Ce que ces chiffres disent du potentiel : un bassin de travaux structuré autour de CA Dinan Agglomération, 622 logements encore chauffés au gaz ou au fioul, soit 30 % du parc, 414 diagnostics publiés pour 1 000 résidences principales. Ce volume ne préjuge d'aucune éligibilité individuelle : il indique seulement où se concentrent, à Beaussais-sur-Mer, les situations où le scénario décrit sur cette page a le plus de chances d'être pertinent.
Le reste à charge se finance, il ne se paie pas nécessairement au comptant : sur le cas type à Beaussais-sur-Mer, le reste à charge d'un ménage très modeste ressort à 6 000 € après aide ANAH et prise en charge de l'accompagnement. Étalé sur quinze ans en éco-prêt à taux zéro, cela représente de l'ordre de 35 € par mois, à comparer aux 1 400 € d'économie annuelle attendue sur la facture d'énergie.
Trois pièces décident du versement à Beaussais-sur-Mer : le devis portant R ≥ 3 m².K/W en sous-face sur local non chauffé, l'attestation RGE de un isolateur intervenant en sous-sol et le contrôle de continuité en périphérie. Leur absence ne fait pas perdre le droit à l'aide — jusqu'à 32 000 € — mais elle en gèle le paiement.

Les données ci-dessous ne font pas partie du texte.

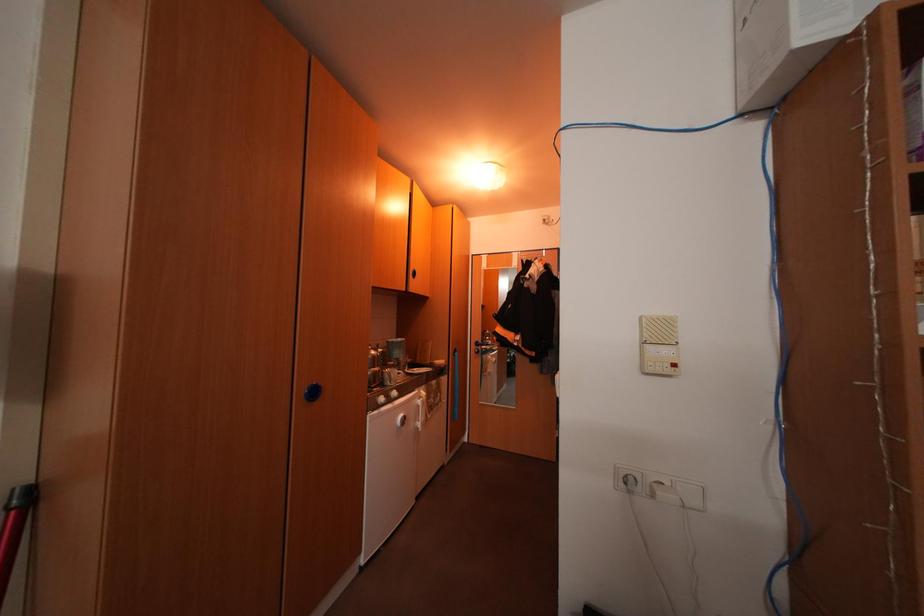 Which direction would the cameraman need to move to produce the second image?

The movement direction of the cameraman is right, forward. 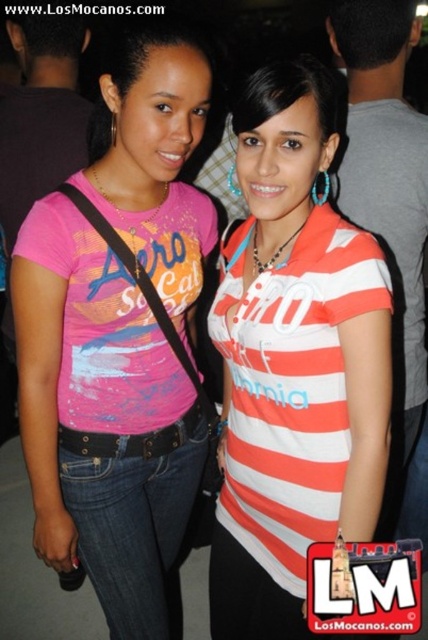 Question: Does pink matte t-shirt at center appear under striped cotton shirt at center?

Choices:
 (A) no
 (B) yes

Answer: (A)

Question: From the image, what is the correct spatial relationship of pink matte t-shirt at center in relation to striped cotton shirt at center?

Choices:
 (A) right
 (B) left

Answer: (B)

Question: Is pink matte t-shirt at center to the right of striped cotton shirt at center from the viewer's perspective?

Choices:
 (A) yes
 (B) no

Answer: (B) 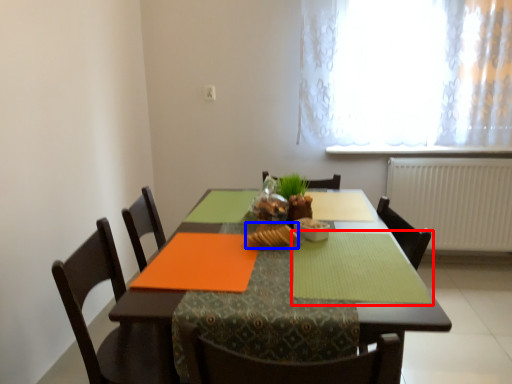 Question: Among these objects, which one is nearest to the camera, place mat (highlighted by a red box) or food (highlighted by a blue box)?

Choices:
 (A) place mat
 (B) food

Answer: (A) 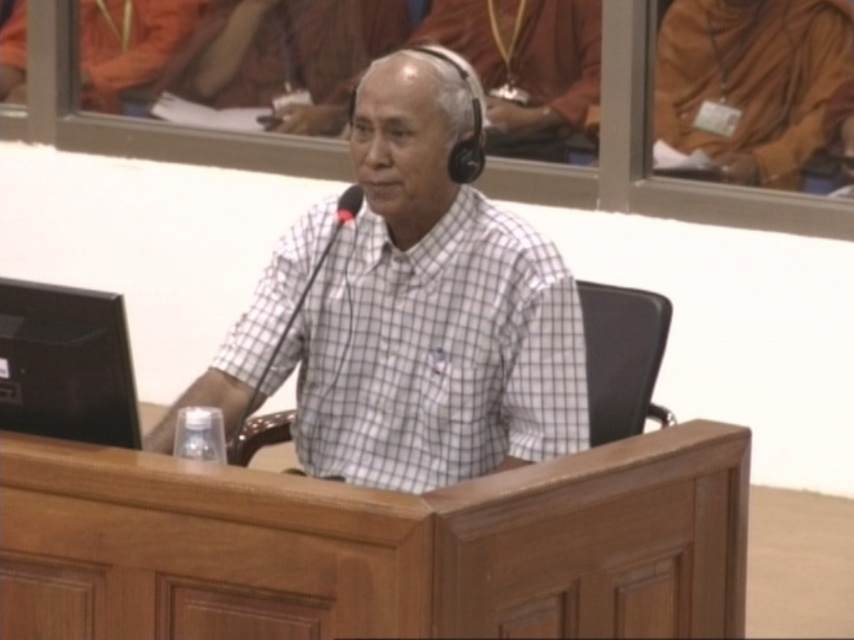 Is brown clothed monk at upper right smaller than black leather chair at center?

Actually, brown clothed monk at upper right might be larger than black leather chair at center.

Between brown clothed monk at upper right and black leather chair at center, which one appears on the left side from the viewer's perspective?

Positioned to the left is black leather chair at center.

This screenshot has height=640, width=854. Find the location of `brown clothed monk at upper right`. brown clothed monk at upper right is located at coordinates (752, 81).

Between brown clothed monk at upper right and black glossy laptop at left, which one is positioned higher?

brown clothed monk at upper right

Between brown clothed monk at upper right and black glossy laptop at left, which one is positioned lower?

black glossy laptop at left

Is point (829, 38) less distant than point (69, 330)?

No, it is not.

The height and width of the screenshot is (640, 854). I want to click on brown clothed monk at upper right, so click(x=752, y=81).

Which is more to the right, white checkered shirt at center or brown clothed monk at upper right?

brown clothed monk at upper right is more to the right.

Between white checkered shirt at center and brown clothed monk at upper right, which one has more height?

white checkered shirt at center

The height and width of the screenshot is (640, 854). Identify the location of white checkered shirt at center. (410, 312). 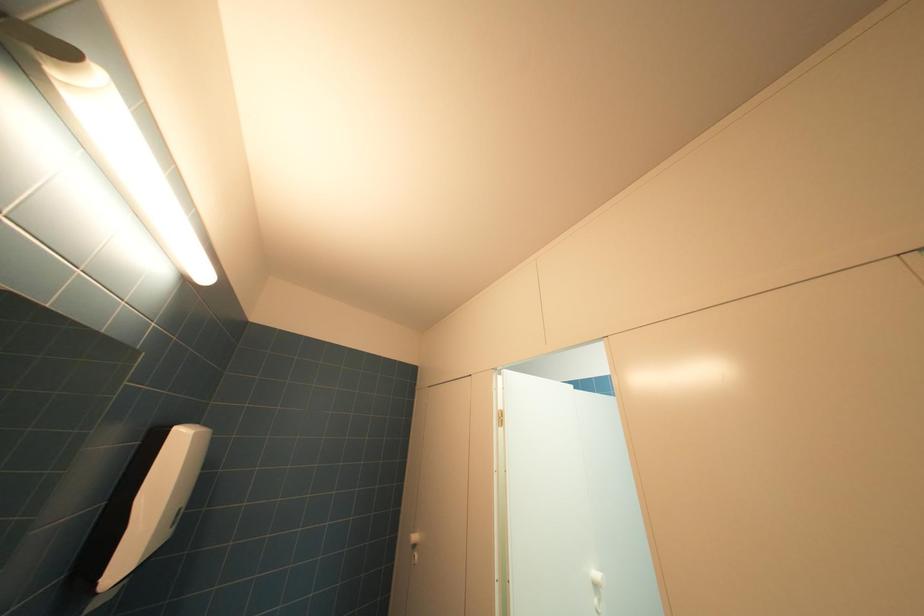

Ce qu'il reste à payer, mois par mois : sur le cas type à Beaussais-sur-Mer, 6 000 € après aides, soit de l'ordre de 35 € mensuels sur quinze ans en prêt à taux zéro. L'économie de facture attendue, 1 400 € par an, absorbe une part significative de cette mensualité.
Combien de logements concernés ? À Beaussais-sur-Mer, 622 résidences principales dépendent d'une énergie fossile (30 % du parc). C'est dans ce sous-ensemble que l'isolation du plancher bas produit les écarts de consommation les plus élevés avant et après travaux.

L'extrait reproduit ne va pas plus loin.